Sun, 13 Jun 2021 - 10:20 GMT
England’s last game in a European Championships produced one of the worst results in their history. Their most recent in a major tournament brought one of their greatest disappointments. There is a marked difference.
The 2-1 defeat to Iceland in Euro 2016 ranks alongside the 1950 World Cup loss to the United States in English football’s hall of infamy. They exited the 2018 World Cup by the same scoreline, 2-1, but to Croatia.
“We shouldn’t overlook the opportunity we had,” said Gareth Southgate then, but he was talking more about pride than regret. But it was just England’s third World Cup semi-final. They led for 63 minutes, lost their way and lost. They may never get a better chance to reach another World Cup final.Then Southgate said: “Go back 18 months and no one would have expected us to be in a semi-final of the World Cup.”
England didn’t expect. Now perhaps it does. The reunion with Croatia comes amid a different context. This is a more talented team, bolstered by the emergence of Phil Foden, Jadon Sancho and Mason Mount, aided by the recruitment of Declan Rice, then an Ireland international, featuring a sizeable contingent of Champions League finalists and winners.
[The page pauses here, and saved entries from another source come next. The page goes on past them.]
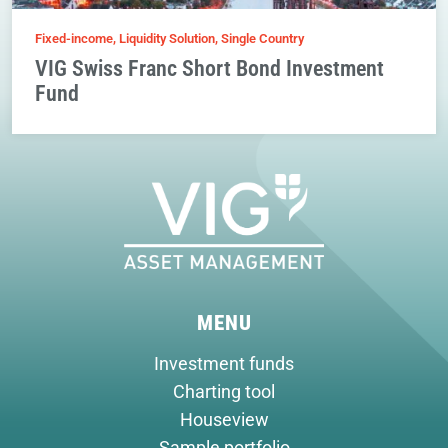
Fixed-income, Liquidity Solution, Single Country
VIG Swiss Franc Short Bond Investment
Fund
MENU
Investment funds
Charting tool
Houseview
England have home advantage, potentially in six games and the last two times they could play tournament football at Wembley they won the 1966 World Cup and reached the semi-finals of Euro 96. They have lost a penalty shootout on home soil, but never a match on the biggest stages.
Factor in the sense that Croatia are in decline and England could expect. Mario Mandzukic, scorer of the 2018 winner, has retired from international football, along with Ivan Rakitic, whose axis with Luka Modric led to England being outpassed in Moscow.
And yet some caution is required. England can specialise in early anti-climaxes. They drew with Uruguay in their opening game in 1966 and Switzerland in their first match in 1996. Their tendency to make underwhelming starts to tournaments is especially apparent in the European Championship, where they have never won at the first attempt.
But since Bryan Robson struck after 27 seconds against France in 1982, England have only won three tournament openers, none against European opposition.
Now they begin against what promises to be their toughest group-stage rivals after a build-up that scarcely ranked as ideal.
Some nine of Southgate’s squad have not featured in the two friendlies. When the England manager said he knew 10 of his starting 11, it was both encouraging and confusing: he requires clarity of thought but for outsiders, there were plenty of selection dilemmas.
Some were a product of strength in depth, others of weakness, caused in part by the injuries to Harry Maguire, who should not feature, and Jordan Henderson, who has played 45 minutes since February. There were questions about the shape with suggestions that, for the first time in his England career, Luke Shaw could play on the left of a back three.
The broader question is whether England have addressed their failings that led to their undoing in 2018. Then Southgate proved he could construct a fine initial game plan but struggled to react when the game changed. England have more options now, though that is no guarantees the substitutes will exert a greater influence.
England’s historic struggles against passers who can dictate play highlight the kind of player they don’t produce. Modric’s 2018 display formed a sequel to Andrea Pirlo’s 2012 and 2014 performances.
Minus Rakitic, he could be joined by Mateo Kovacic and Marcelo Brozovic; the ethos will be the same. For England, in a game laced with history, the danger is that history repeats itself.